Les écrivains qui pratiquent l’industrie dont je me plains voudraient donner à penser que le roman peut être mis sur la même ligne que l’histoire comme matière dramatique. Cinq minutes de réflexion suffisent pour estimer la valeur de cette assimilation. La réalité historique n’a rien à démêler avec les fictions du roman. Si l’on voulait trouver un terme de comparaison, on le trouverait dans notre vie de chaque jour, toute proportion gardée entre la vie publique et la vie individuelle. L’histoire et la vie de chaque jour sont les deux sources où l’imagination du poète dramatique peut puiser librement. Le passé et le présent, déjà idéalisés, ne seront jamais pour elles que des sources ingrates. Qu’on prenne pour matière dramatique l’Iliade ou Ivanhoé, l’Odyssée ou Clarisse, on sera toujours au-dessous d’Homère, de Walter Scott et de Richardson.

Est-il permis d’espérer que les écrivains qui font du théâtre renoncent bientôt à dépecer des romans ? Je n’oserais promettre pour demain cette heureuse résolution. Tant que le public ne montrera pas un goût bien prononcé pour les idées neuves, les auteurs dramatiques lui serviront à l’envi de vieilles idées, ou du moins des idées déjà soumises aux chances de la lecture.

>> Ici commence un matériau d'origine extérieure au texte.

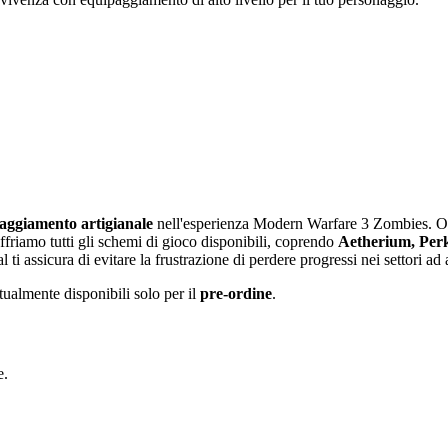
aggiamento artigianale
nell'esperienza Modern Warfare 3 Zombies. Ott
Offriamo tutti gli schemi di gioco disponibili, coprendo
Aetherium, Perk
 assicura di evitare la frustrazione di perdere progressi nei settori ad 
ualmente disponibili solo per il
pre-ordine
.
e.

Que la foule abandonne les romans remaniés, et l’invention deviendra une denrée de première nécessité. L’écrivain qui entrera dans cette voie nouvelle aura sur ses confrères un avantage immense, l’avantage de l’imprévu. Peut-être ne sera-t-il pas compris sur-le-champ : c’est un danger qui n’a rien d’alarmant ; mais il trouvera pour sa pensée une forme vivante et spontanée ; il y aura dans son œuvre un accent de jeunesse qui lui conciliera tôt ou tard la sympathie de la foule. C’est une perspective assez belle pour séduire même les indolens. À ne considérer que le côté industriel de la question, on peut recommander la nouveauté des pensées comme une spéculation excellente, car les romans remaniés et découpés en dialogues obtiennent rarement un succès de longue durée. Abstraction faite de tout principe littéraire, il serait donc sage de s’aventurer dans la nouveauté. Qu’en suivant cette voie il soit plus difficile d’obtenir les applaudissemens, je le veux bien ; mais si les écrivains dramatiques ne veulent pas demeurer en dehors de la littérature, s’ils ne veulent pas laisser s’accréditer l’opinion que la composition d’une comédie n’a rien à démêler avec l’invention, que les entrées et les sorties sont le point capital, ils feront bien de se hasarder sur le terrain glissant de l’originalité. S’ils persistaient à n’offrir au public que les bribes d’un roman, nous serions obligés de ne voir en eux que les membres d’une corporation active, mais étrangère à toutes les questions qui intéressent directement le développement de l’intelligence. On publie tous les ans les recettes des théâtres avec autant de soin que le produit des impôts indirects ; la comédie et le drame ont acquis la même importance pécuniaire que le vin, le sel et le tabac. Si l’on pouvait, au lieu d’estimer les recettes des théâtres, estimer la quantité d’idées qu’ils ont mise en œuvre, on arriverait à cette triste conclusion, que la corporation des auteurs dramatiques est singulièrement stérile, malgré sa prodigieuse activité. Il serait temps de mettre la question littéraire sur la même ligne au moins que la question de budget.


GUSTAVE PLANCHE.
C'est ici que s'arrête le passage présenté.